Fizzled out on the same old flapjacks? These incredibly light-tasting and satisfying oatmeal-almond pancakes will turn breakfast from black and white into full color. To make these pancakes gluten-free, sub in almond flour for the all-purpose flour. Recipe courtesy of the California Almond Board.
To roast slivered, chopped, or sliced almonds: Spread in an ungreased baking pan. Place in 350 degrees F oven and bake 5 to 6 minutes or until golden brown and fragrant; stir once or twice to ensure even browning. Note that almonds will continue to roast slightly after removing from oven.
This oatmeal offers fiber and vitamin E at breakfast time.

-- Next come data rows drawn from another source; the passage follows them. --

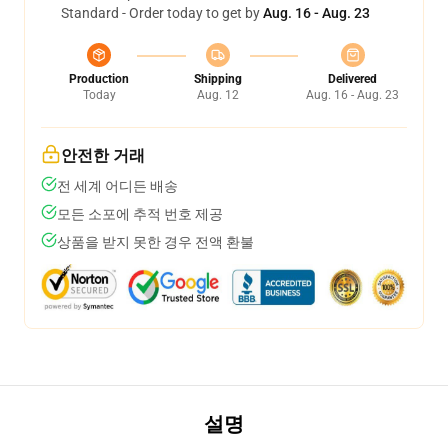
Standard - Order today to get by
Aug. 16 - Aug. 23
Production
Shipping
Delivered
Today
Aug. 12
Aug. 16 - Aug. 23
안전한 거래
전 세계 어디든 배송
모든 소포에 추적 번호 제공
상품을 받지 못한 경우 전액 환불
설명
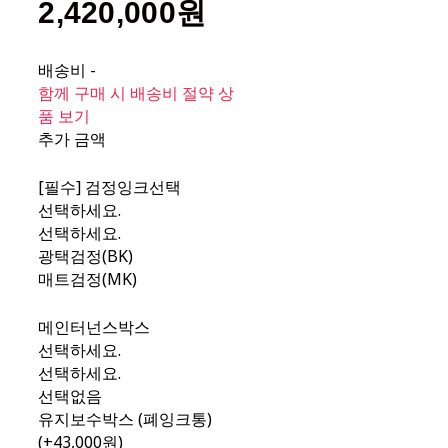
2,420,000원
배송비
-
함께 구매 시 배송비 절약 상
품 보기
추가 금액
[필수] 검정잉크선택
선택하세요.
선택하세요.
광택검정(BK)
매트검정(MK)
메인터넌스박스
선택하세요.
선택하세요.
선택없음
유지보수박스 (폐잉크통)
(+43,000원)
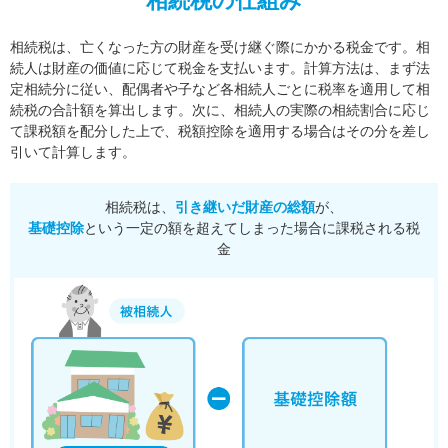
相続税の仕組み
相続税は、亡くなった方の財産を受け継ぐ際にかかる税金です。相
続人は財産の価値に応じて税金を支払います。
計算方法は、まず法
定相続分に従い、配偶者や子など各相続人ごとに税率を適用して相
続税の合計額を算出します。
次に、相続人の実際の相続割合に応じ
て課税額を配分した上で、税額控除を適用する場合はその分を差し
引いて計算します。
相続税は、
引き継いだ財産の総額
が、
基礎控除
という一定の額を超えてしまった場合に課税される税
金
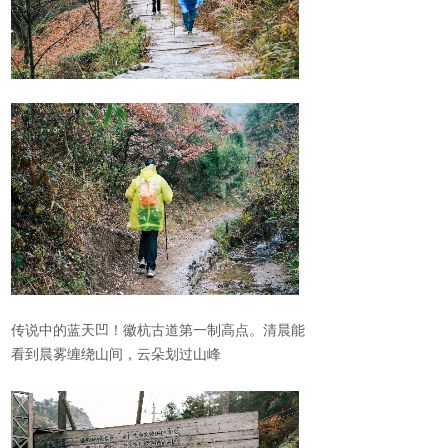
传说中的蓝天凹！徽杭古道第一制高点。清晨能
看到晨雾缠绕山间，云朵划过山峰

- 1 ¼ Cup all-purpose flour
- ¾ Cup quick-cooking rolled oats
- 3 Tablespoons sugar
- 1 ½ Teaspoon baking powder
- ½ Teaspoon salt
- 1 ½ Cup enriched almond milk, plain or vanilla
- 5 Tablespoons almond oil or corn oil
- 2 large eggs
- ½ Teaspoon almond extract
- ½ Teaspoon cider or white wine vinegar
- ½ Cup slivered almonds, roasted
Whisk together the flour, oats, sugar, baking powder, and salt in a large bowl. In another bowl, whisk together the almond milk, 3 tablespoons of the oil, eggs, almond extract, and vinegar. Add the wet ingredients to dry ones and whisk just until mixed. Fold in the almonds.
Use some of the remaining oil to lightly grease a large skillet or griddle pan, and heat over medium heat. Ladle ¼ cup batter for each pancake. Cook each cake until brown on both sides, flipping once, and using more oil as necessary. Serve.